HLM: Do you believe the Federal Trade Commission has stepped up scrutiny of hospital consolidations?
Kamholz: They clearly are getting more scrutiny at the federal level. That is a trend that probably has been accelerating for four or five years now. It's going to be an impediment to certain transactions getting accomplished going forward.
HLM: What do you see happening in hospital consolidation in 2016?
Kamholz: We are going to see more of the same. We don't see a rapid acceleration or deterioration from the levels of the past five years. I don't know that we are going to get over 100 transactions again, but I would see us being at a level consistent with the past five or six years.
HLM: What's the five-year outlook?
Kamholz: Right now the primary transactions taking place are the smaller community hospitals are joining health systems. At some point, the smaller health systems will join larger health systems, the midsized systems will join larger systems or form their own larger health system. We see the cycle continuing for many years and well past this current decade.
HLM: Is the independent community hospital an endangered species?
Kamholz: I don't know that every independent community hospital will ultimately go away. There may be a role and place for some of those, but the environment is getting significantly more difficult for those folks to be successful. The level of investment that is necessary to develop the competencies to be successful in the value-based care business model is significant.

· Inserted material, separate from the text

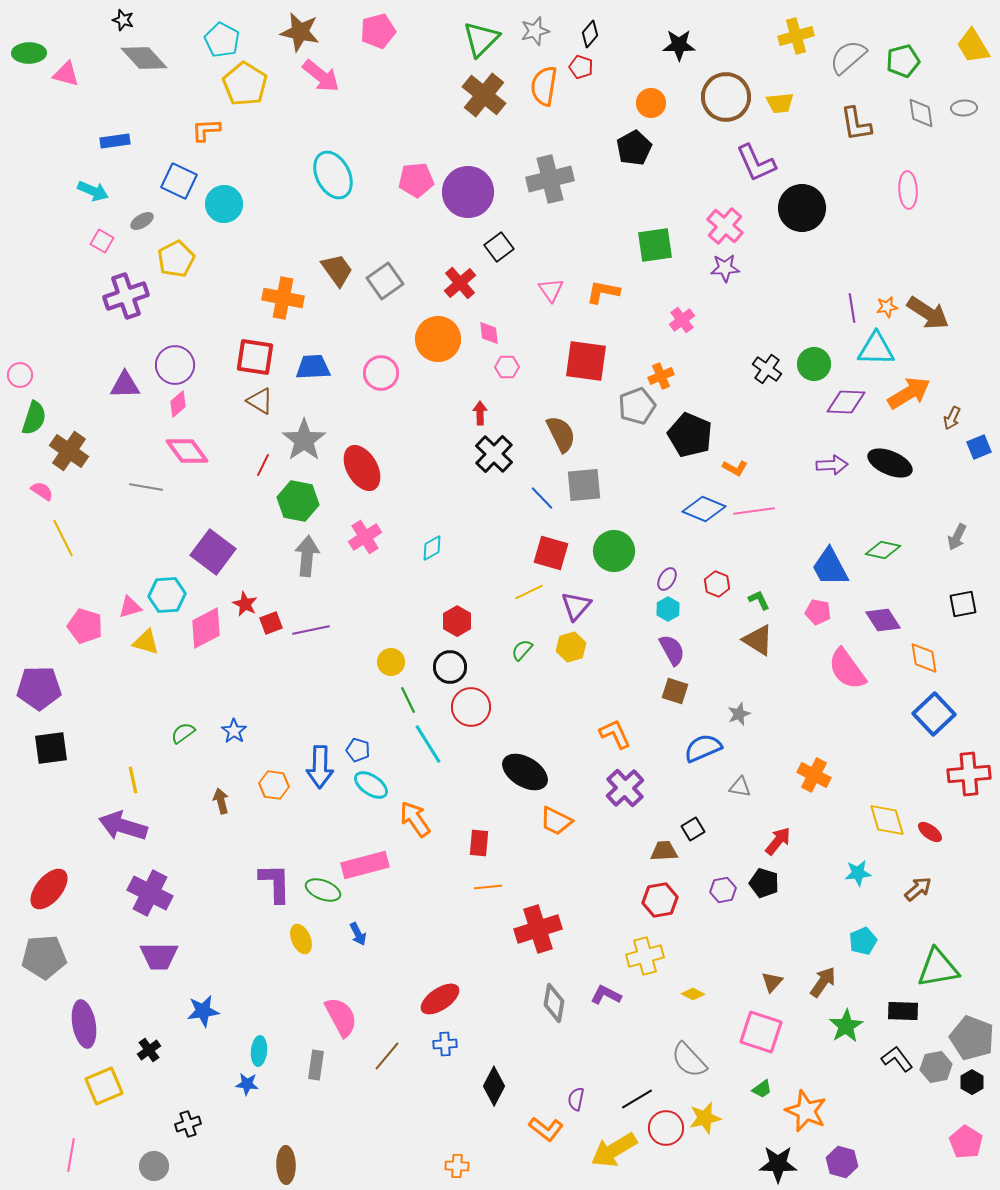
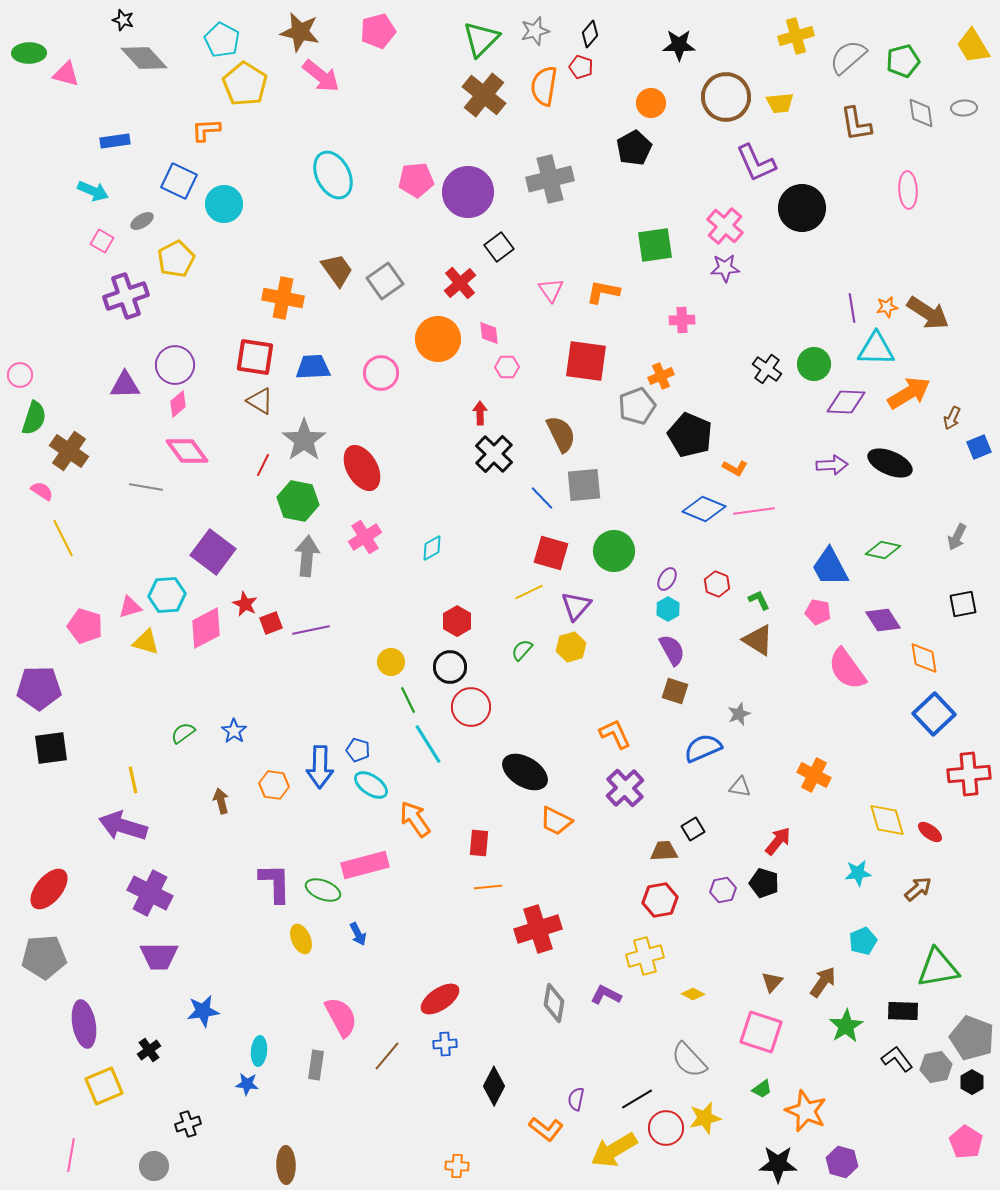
pink cross at (682, 320): rotated 35 degrees clockwise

And not all organizations are going to be able to accomplish that. In certain markets, independent community hospitals will be challenged to achieve a cost level that is competitive in the marketplace when compared with larger organizations.
That said, there is a lot of rural America and there is probably a place for independent community hospitals in those rural settings in some form or fashion.
HLM: The hospital sector went through contractions in the mid-1990s. Do you sense it will be more sustained this time?
Kamholz: I started working in a period that was going through very rapid consolidation in the mid-1990s, largely driven by what was considered to be HMOs driving capitation. Ultimately, that did not materialize at that time.
Then we went through a period where there was relatively limited consolidation. From 2000 to 2010 there were somewhere from 50 to 60 transactions a year. Now we are significantly above that range, and I'd say it's more permanent.
When healthcare expenses account for 20% of the gross domestic product, that is an imbalance in our economy and it is not sustainable. So, while the government is driving certain parts of this, the commercial markets are accelerating this more than the governmental markets.
John Commins is the news editor for HealthLeaders.